Berkeley solo practitioner Andrew Dhuey, who is opposing a laches argument in a separate case before the Federal Circuit, said the writing is on the wall.
"The Supreme Court probably didn't take this up to say, 'Great job, Federal Circuit! Patent law is indeed very special.' " Technology and industrial companies argue that there are indeed important distinctions between patent and copyright law that justify a laches rule for patents. For one thing, they note that copyright violations require actual copying to be actionable. By contrast, companies can unknowingly stumble into infringement cases by adopting a technology that's arguably covered by one of many thousands of obscure patents.
Google Inc., Dell Inc., Intel Corp. and several other big tech players are likely to weigh in as amici curiae. The companies had urged the Federal Circuit to retain laches so that courts can dismiss patent cases that are brought with unreasonable delay. The defense is "particularly important to technology companies," they argued in their brief.
The Supreme Court probably isn't done with IP cases for the next term. The U.S. government petitioned for cert last month in Lee v. Tam, in which the Federal Circuit declared unconstitutional the Lanham Act's prohibition on disparaging trademarks. The case revolves around Simon Tam and his Asian dance band, The Slants, but has obvious implications for the Washington Redskins football team.
Impression Products Inc., a company in the business of recycling printer cartridges, is asking the high court to review Federal Circuit law on the "first sale" doctrine in patent cases, arguing it's inconsistent with the Supreme Court's 2013 decision on first-sale in copyright law.
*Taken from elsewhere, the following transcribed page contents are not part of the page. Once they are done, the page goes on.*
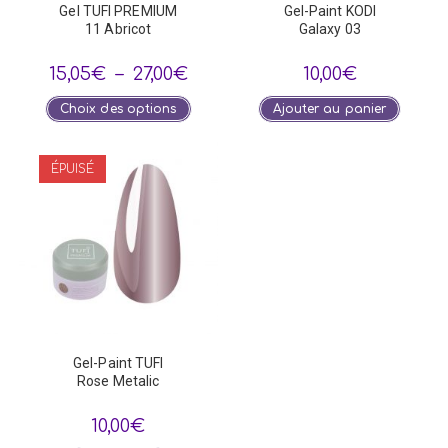
Gel TUFI PREMIUM
Gel-Paint KODI
11 Abricot
Galaxy 03
Plage
15,05
€
–
27,00
€
10,00
€
de
prix :
Ce
Choix des options
Ajouter au panier
15,05€
produit
à
a
27,00€
plusieurs
variations.
ÉPUISÉ
Les
options
peuvent
être
choisies
sur
la
page
du
produit
Gel-Paint TUFI
Rose Metalic
10,00
€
Also in the pipeline are a case on the extraterritorial application of U.S. patent law in which the Supreme Court has sought the solicitor general's recommendation; a dispute over the patentability of a fetal genetics test that is getting a big amicus push from the biotech industry; and the first decision interpreting the federal biosimilars law.
Daniel Volchok, a Wilmer Cutler Pickering Hale and Dorr partner who clerked for Justice David Souter, said one can only speculate as to the justices' motivation for taking cases. But he said it seemed reasonable to believe the court might be slightly more amenable to IP cases in the short term. "Certainly, IP cases seem to touch fewer of the points that divide the court along traditional ideological lines," he said.
He doesn't see it as a big difference-maker, though. "Any impact would be at the margins," he said. "But the margins are important when you're talking about the Supreme Court."